- **Instructions to follow**
The lines to be set down run from the line containing "ます。)に入所中の方は対象となりませ" through the final line of the data below; print them exactly and print nothing else.

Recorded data
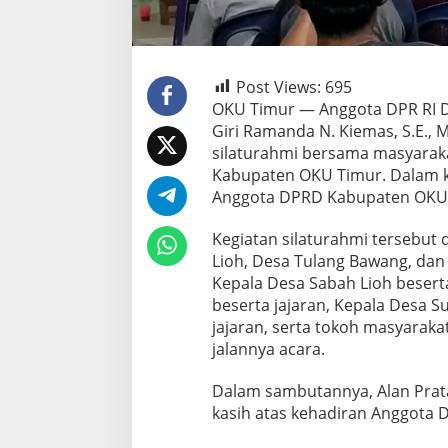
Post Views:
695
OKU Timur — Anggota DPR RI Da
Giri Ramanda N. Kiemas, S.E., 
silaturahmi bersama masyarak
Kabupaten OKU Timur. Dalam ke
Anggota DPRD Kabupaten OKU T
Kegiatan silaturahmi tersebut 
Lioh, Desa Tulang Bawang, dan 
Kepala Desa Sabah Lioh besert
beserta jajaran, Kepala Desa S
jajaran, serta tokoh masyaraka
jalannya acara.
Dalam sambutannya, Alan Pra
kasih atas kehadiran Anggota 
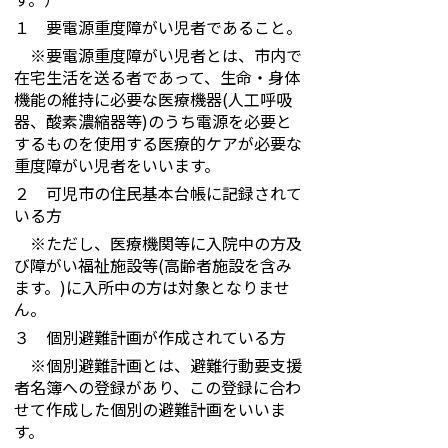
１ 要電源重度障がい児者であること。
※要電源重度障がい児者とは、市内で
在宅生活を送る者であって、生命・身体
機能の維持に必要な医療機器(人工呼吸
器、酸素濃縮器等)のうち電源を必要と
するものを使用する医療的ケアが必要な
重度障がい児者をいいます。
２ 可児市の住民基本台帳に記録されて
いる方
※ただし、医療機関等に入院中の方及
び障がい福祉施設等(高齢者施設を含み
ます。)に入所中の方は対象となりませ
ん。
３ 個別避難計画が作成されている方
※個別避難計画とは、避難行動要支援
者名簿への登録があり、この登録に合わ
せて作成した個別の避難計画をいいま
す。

- **Response to this task**
ます。)に入所中の方は対象となりませ
ん。
３ 個別避難計画が作成されている方
※個別避難計画とは、避難行動要支援
者名簿への登録があり、この登録に合わ
せて作成した個別の避難計画をいいま
す。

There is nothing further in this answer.